Nature has now released that AlphaFold 2 paper, after eight long months of waiting. The main text reports more or less what we have known for nearly a year, with some added tidbits, although it is accompanied by a painstaking description of the architecture in the supplementary information. Perhaps more importantly, the authors have released the entirety of the code, including all details to run the pipeline, on Github. And there is no small print this time: you can run inference on any protein (I’ve checked!).

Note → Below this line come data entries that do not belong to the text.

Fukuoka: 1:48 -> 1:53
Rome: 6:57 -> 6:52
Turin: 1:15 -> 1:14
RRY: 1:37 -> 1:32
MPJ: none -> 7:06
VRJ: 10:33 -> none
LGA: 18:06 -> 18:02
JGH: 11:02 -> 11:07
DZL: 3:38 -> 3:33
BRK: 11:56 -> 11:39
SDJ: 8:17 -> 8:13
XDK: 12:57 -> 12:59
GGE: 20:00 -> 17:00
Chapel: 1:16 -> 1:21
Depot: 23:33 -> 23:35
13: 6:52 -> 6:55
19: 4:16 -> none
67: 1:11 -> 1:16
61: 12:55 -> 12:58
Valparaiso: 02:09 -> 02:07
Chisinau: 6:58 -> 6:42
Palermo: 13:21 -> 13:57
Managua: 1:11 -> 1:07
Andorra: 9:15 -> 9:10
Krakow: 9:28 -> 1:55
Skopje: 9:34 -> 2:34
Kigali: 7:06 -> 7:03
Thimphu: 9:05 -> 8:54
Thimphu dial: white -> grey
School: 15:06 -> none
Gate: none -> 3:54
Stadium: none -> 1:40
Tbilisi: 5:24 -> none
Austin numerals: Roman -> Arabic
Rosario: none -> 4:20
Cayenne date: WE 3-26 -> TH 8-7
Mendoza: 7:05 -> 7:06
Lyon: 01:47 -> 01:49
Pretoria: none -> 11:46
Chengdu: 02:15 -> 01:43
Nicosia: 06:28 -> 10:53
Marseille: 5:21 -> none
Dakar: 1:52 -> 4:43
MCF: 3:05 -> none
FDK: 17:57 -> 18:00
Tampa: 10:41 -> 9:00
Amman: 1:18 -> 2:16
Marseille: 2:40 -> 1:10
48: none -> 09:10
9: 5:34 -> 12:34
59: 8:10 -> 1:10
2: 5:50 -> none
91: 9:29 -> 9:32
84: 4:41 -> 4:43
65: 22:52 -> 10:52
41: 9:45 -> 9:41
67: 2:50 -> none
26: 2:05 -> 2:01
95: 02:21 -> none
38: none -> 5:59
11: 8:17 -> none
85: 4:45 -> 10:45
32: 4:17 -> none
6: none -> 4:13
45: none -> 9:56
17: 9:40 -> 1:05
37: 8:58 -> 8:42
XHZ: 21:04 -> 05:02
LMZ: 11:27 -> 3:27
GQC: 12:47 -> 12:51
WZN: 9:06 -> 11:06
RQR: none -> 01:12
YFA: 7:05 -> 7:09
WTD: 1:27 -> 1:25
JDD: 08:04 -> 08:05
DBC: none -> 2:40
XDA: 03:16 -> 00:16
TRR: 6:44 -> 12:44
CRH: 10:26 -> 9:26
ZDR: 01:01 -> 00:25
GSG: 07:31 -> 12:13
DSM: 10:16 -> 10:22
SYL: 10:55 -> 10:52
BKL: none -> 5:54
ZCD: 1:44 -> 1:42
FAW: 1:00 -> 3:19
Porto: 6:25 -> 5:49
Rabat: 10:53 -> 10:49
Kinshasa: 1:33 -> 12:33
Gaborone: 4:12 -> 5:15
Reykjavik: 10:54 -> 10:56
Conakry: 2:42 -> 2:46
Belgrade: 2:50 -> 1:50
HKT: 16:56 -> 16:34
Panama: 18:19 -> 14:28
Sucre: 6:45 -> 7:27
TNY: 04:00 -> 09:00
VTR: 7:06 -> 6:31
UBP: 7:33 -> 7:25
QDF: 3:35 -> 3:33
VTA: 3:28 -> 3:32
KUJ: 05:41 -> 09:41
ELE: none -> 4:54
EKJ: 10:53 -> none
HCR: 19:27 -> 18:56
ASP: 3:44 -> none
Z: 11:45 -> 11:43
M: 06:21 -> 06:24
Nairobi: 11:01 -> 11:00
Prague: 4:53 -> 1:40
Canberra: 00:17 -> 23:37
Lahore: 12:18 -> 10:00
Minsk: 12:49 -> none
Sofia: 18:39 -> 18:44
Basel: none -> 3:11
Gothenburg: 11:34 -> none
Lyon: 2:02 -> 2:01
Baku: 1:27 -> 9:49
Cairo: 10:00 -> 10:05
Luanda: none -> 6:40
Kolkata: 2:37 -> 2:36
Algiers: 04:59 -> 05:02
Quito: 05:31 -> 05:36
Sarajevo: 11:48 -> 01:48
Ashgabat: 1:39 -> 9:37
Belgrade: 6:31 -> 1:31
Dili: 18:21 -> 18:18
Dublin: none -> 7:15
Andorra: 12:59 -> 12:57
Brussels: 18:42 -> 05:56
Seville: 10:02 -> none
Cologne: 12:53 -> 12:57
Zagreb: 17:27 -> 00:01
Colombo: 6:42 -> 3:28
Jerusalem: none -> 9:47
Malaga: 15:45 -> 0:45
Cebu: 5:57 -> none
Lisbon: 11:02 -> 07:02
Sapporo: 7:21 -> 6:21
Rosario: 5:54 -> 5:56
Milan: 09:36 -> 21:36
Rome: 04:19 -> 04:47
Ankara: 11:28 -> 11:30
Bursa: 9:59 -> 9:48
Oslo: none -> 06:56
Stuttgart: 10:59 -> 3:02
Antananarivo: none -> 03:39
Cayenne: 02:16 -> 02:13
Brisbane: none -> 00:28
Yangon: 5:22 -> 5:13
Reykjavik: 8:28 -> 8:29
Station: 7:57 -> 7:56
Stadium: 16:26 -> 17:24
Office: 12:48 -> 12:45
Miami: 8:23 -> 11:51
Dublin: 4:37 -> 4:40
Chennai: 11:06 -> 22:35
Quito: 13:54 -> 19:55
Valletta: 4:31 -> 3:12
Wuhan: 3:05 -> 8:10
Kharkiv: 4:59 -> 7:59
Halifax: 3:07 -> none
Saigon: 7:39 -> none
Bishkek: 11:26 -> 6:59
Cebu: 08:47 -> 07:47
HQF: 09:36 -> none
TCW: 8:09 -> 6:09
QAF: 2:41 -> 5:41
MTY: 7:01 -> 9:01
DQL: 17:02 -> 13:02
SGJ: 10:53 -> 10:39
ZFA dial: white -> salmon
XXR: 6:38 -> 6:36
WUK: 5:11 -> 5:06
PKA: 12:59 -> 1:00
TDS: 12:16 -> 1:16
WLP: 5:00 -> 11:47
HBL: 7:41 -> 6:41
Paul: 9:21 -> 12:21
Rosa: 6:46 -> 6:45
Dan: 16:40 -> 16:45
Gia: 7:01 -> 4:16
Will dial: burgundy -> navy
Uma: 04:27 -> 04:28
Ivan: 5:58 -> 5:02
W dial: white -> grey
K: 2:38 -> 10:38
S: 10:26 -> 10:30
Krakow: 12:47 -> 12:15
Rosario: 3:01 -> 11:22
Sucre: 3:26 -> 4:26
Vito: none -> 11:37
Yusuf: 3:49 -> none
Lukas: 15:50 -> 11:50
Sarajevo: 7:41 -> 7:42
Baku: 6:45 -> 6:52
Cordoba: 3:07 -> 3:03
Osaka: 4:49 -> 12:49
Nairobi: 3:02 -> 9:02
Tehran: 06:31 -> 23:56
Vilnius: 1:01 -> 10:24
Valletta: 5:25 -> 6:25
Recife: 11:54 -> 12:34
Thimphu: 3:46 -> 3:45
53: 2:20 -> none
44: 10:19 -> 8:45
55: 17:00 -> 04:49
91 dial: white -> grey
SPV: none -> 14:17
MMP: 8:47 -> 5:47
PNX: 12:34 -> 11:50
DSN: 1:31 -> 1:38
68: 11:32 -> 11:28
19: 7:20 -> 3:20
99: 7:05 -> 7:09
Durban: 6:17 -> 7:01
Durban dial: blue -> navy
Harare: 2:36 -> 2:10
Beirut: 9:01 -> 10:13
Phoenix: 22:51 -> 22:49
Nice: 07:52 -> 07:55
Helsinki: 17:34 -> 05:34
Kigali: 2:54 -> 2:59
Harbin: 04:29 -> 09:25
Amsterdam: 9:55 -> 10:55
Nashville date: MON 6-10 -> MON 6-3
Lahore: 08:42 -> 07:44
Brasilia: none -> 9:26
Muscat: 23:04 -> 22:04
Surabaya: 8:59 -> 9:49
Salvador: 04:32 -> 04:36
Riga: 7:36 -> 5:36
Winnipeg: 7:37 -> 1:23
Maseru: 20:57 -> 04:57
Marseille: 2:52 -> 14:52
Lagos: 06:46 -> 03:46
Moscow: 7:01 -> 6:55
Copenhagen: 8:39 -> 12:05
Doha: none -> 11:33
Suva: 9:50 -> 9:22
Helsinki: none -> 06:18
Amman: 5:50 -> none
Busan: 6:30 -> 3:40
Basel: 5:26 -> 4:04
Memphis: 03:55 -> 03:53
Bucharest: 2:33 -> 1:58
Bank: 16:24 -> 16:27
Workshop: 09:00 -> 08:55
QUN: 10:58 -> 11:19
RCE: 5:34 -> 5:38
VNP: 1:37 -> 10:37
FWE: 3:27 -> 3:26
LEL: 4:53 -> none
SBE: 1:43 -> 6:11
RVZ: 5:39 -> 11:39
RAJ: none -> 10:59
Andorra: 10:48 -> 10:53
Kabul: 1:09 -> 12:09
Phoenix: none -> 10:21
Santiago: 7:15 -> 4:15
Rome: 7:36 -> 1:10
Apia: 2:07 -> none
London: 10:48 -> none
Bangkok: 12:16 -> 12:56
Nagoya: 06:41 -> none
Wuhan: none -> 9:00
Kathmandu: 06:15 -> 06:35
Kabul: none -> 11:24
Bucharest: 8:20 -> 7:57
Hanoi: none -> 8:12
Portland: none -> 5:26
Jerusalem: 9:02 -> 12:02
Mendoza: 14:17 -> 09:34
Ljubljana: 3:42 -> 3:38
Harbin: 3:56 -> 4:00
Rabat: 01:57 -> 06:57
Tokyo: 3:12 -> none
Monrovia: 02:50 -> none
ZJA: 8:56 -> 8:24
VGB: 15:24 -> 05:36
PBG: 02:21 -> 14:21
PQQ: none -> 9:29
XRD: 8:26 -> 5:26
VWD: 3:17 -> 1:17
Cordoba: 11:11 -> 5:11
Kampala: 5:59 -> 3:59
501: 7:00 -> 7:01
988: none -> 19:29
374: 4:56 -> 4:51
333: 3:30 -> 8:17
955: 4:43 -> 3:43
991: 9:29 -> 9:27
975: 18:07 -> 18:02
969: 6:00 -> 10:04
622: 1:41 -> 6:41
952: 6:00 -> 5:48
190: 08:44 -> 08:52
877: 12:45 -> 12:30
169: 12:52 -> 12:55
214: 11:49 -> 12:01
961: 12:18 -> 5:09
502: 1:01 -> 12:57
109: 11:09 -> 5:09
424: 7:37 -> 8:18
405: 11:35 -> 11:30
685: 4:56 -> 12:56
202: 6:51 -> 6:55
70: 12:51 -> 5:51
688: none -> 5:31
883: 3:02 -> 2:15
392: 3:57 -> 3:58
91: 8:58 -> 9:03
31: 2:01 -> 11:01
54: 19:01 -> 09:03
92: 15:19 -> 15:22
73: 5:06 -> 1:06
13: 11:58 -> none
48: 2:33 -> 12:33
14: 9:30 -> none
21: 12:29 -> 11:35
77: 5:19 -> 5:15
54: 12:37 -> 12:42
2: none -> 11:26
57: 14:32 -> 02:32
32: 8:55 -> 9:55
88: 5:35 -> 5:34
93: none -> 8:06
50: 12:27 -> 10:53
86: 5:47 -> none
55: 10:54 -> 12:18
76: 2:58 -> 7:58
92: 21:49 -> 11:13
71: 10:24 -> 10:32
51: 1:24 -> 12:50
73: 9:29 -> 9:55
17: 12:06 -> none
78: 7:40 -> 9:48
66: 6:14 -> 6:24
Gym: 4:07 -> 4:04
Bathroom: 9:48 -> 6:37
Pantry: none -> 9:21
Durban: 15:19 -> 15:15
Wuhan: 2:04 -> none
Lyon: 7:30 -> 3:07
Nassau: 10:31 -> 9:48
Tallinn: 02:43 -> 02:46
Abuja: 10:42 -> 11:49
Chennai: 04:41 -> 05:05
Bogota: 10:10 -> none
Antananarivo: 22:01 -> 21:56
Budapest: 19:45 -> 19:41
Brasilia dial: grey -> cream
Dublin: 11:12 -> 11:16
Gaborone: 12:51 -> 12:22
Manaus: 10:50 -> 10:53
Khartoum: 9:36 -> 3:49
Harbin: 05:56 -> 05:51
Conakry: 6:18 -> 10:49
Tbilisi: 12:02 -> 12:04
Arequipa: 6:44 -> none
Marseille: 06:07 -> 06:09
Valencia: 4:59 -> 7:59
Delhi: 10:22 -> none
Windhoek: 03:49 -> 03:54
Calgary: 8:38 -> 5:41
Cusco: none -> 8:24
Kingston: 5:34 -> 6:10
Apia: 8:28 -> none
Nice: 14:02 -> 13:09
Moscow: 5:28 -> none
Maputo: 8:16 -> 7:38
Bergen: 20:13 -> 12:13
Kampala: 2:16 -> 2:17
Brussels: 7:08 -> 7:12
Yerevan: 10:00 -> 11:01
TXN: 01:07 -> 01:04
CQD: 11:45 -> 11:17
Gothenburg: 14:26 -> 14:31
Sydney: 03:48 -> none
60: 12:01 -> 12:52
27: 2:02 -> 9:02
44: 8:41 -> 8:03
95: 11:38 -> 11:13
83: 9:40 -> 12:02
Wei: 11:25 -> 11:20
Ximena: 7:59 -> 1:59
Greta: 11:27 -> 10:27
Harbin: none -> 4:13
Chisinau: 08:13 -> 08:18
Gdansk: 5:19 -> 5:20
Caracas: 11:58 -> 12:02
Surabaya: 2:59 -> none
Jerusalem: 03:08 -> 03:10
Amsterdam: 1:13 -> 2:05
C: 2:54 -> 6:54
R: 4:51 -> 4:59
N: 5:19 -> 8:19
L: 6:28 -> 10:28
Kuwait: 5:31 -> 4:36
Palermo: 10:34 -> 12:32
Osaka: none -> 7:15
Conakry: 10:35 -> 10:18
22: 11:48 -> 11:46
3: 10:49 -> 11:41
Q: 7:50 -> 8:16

Have you not heard the news? Let me refresh your memory. In November 2020, a team of AI scientists from Google DeepMind indisputably won the 14th Critical Assessment of Structural Prediction competition, a biennial blind test where computational biologists try to predict the structure of several proteins whose structure has been determined experimentally but not publicly released. Their results were so astounding, and the problem so central to biology, that it took the entire world by surprise and left an entire discipline, computational biology, wondering what had just happened.
Now that the article is live, the excitement is palpable. We have 70+ pages of long-awaited answers, and several thousand lines of code that will, no doubt, become a fundamental part of computational biology. At the same time, however, we have many new questions. What is the secret sauce before the news splash, and why is it so effective? Is it a piece of code that the average user can actually run? What are AlphaFold 2’s shortcomings? And, most important of all, what will it mean for computational biology? And for all of us?